Eine Mitarbeiterin der Stiftung Rosenau entdeckte den Hund auf der gegenüberliegenden Seite des Flusses unterhalb des Hotels Limmathof und verständigte die Stadtpolizei. Der Hund könne weder vor und zurück und drohe in die Limmat zu stürzen, meldete sie. Die ausgerückten Polizisten konnten aber nichts ausrichten ohne Leiter: Blackis rettende Insel befand sich etwa zwei bis drei Meter unterhalb der Limmatpromenade ohne direkten Zugang.
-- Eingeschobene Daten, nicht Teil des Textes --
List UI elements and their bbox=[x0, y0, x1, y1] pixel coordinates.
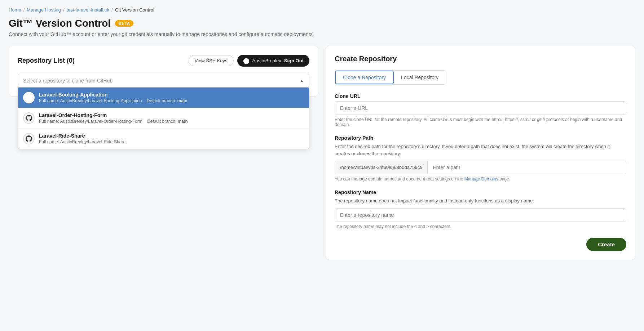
list-item[interactable]: Laravel-Booking-Application Full name: A… bbox=[18, 88, 309, 108]
avatar bbox=[23, 133, 35, 144]
clone-url-input[interactable] bbox=[335, 101, 626, 115]
create-button[interactable]: Create bbox=[586, 238, 626, 251]
dropdown-item-info: Laravel-Order-Hosting-Form Full name: Au… bbox=[39, 112, 188, 124]
create-repository-panel: Create Repository Clone a Repository Loc… bbox=[326, 46, 635, 260]
form-actions: Create bbox=[335, 238, 626, 251]
dropdown-item-info: Laravel-Booking-Application Full name: A… bbox=[39, 92, 188, 103]
repo-meta: Full name: AustinBrealey/Laravel-Order-H… bbox=[39, 119, 188, 124]
avatar bbox=[23, 112, 35, 124]
chevron-up-icon: ▲ bbox=[300, 78, 304, 83]
repo-name: Laravel-Booking-Application bbox=[39, 92, 188, 98]
github-signout-button[interactable]: ⬤ AustinBrealey Sign Out bbox=[237, 55, 309, 67]
path-prefix: /home/virtual/vps-24f60e/8/8b0da759cf/ bbox=[335, 161, 428, 174]
repository-list-panel: Repository List (0) View SSH Keys ⬤ Aust… bbox=[9, 46, 318, 97]
signout-label: Sign Out bbox=[284, 58, 304, 63]
repo-name-hint: The repository name may not include the … bbox=[335, 224, 626, 229]
breadcrumb-home[interactable]: Home bbox=[9, 7, 21, 13]
clone-url-desc: Enter the clone URL for the remote repos… bbox=[335, 117, 626, 127]
repo-path-desc: Enter the desired path for the repositor… bbox=[335, 143, 626, 157]
breadcrumb-domain[interactable]: test-laravel-install.uk bbox=[67, 7, 110, 13]
breadcrumb-current: Git Version Control bbox=[115, 7, 154, 13]
repo-meta: Full name: AustinBrealey/Laravel-Ride-Sh… bbox=[39, 139, 125, 144]
page-subtitle: Connect with your GitHub™ account or ent… bbox=[9, 31, 635, 37]
path-hint: You can manage domain names and document… bbox=[335, 176, 626, 182]
repo-name-desc: The repository name does not impact func… bbox=[335, 197, 626, 205]
dropdown-trigger[interactable]: Select a repository to clone from GitHub… bbox=[18, 74, 309, 88]
repo-meta: Full name: AustinBrealey/Laravel-Booking… bbox=[39, 98, 188, 103]
repo-name-label: Repository Name bbox=[335, 189, 626, 195]
clone-url-label: Clone URL bbox=[335, 93, 626, 99]
avatar bbox=[23, 92, 35, 103]
repo-list-title: Repository List (0) bbox=[18, 57, 75, 64]
repo-name-section: Repository Name The repository name does… bbox=[335, 189, 626, 229]
repo-path-label: Repository Path bbox=[335, 135, 626, 141]
repo-name: Laravel-Order-Hosting-Form bbox=[39, 112, 188, 118]
beta-badge: BETA bbox=[115, 20, 133, 27]
repo-name-input[interactable] bbox=[335, 208, 626, 222]
repository-dropdown[interactable]: Select a repository to clone from GitHub… bbox=[18, 74, 309, 88]
breadcrumb-manage-hosting[interactable]: Manage Hosting bbox=[27, 7, 61, 13]
list-item[interactable]: Laravel-Order-Hosting-Form Full name: Au… bbox=[18, 108, 309, 129]
manage-domains-link[interactable]: Manage Domains bbox=[464, 176, 498, 182]
dropdown-placeholder: Select a repository to clone from GitHub bbox=[23, 78, 113, 84]
page-title: Git™ Version Control bbox=[9, 18, 111, 29]
dropdown-list: Laravel-Booking-Application Full name: A… bbox=[18, 88, 309, 149]
list-item[interactable]: Laravel-Ride-Share Full name: AustinBrea… bbox=[18, 129, 309, 149]
repo-name: Laravel-Ride-Share bbox=[39, 133, 125, 139]
tab-row: Clone a Repository Local Repository bbox=[335, 70, 446, 85]
breadcrumb: Home / Manage Hosting / test-laravel-ins… bbox=[9, 7, 635, 13]
path-input[interactable] bbox=[428, 161, 626, 174]
tab-local-repository[interactable]: Local Repository bbox=[394, 71, 446, 84]
path-input-row: /home/virtual/vps-24f60e/8/8b0da759cf/ bbox=[335, 161, 626, 174]
clone-url-section: Clone URL Enter the clone URL for the re… bbox=[335, 93, 626, 127]
github-username: AustinBrealey bbox=[252, 58, 281, 63]
github-icon: ⬤ bbox=[243, 57, 250, 64]
tab-clone-repository[interactable]: Clone a Repository bbox=[335, 71, 394, 84]
create-repo-title: Create Repository bbox=[335, 55, 626, 63]
dropdown-item-info: Laravel-Ride-Share Full name: AustinBrea… bbox=[39, 133, 125, 144]
view-ssh-keys-button[interactable]: View SSH Keys bbox=[189, 55, 234, 66]
repo-path-section: Repository Path Enter the desired path f… bbox=[335, 135, 626, 182]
Hilfe nahte durch die Feuerwehr: Mit einer Leiter und Fischerstiefel ausgerüstet stiegen sie zum verängstigten und nassen Hund hinunter – eine halbe Stunde nach dem Anruf bei der Polizei. «Blacki war zwar etwas verstört, doch er liess sich ohne Gegenwehr die Leiter hinauftragen», sagt Max Romann, stellvertretender Kommandant der Stadtpolizei Baden. Zum Glück sei er unverletzt geblieben. «Anhand des Chips konnten wir seinen Besitzer ausmachen.»

Blackis Besitzer wusste bis zum Auftauchen der Polizei vor seiner Tür nichts vom Verschwinden seines Hundes. Er habe angenommen, dass sich sein Hund bei seiner Freundin befinde, gab er an.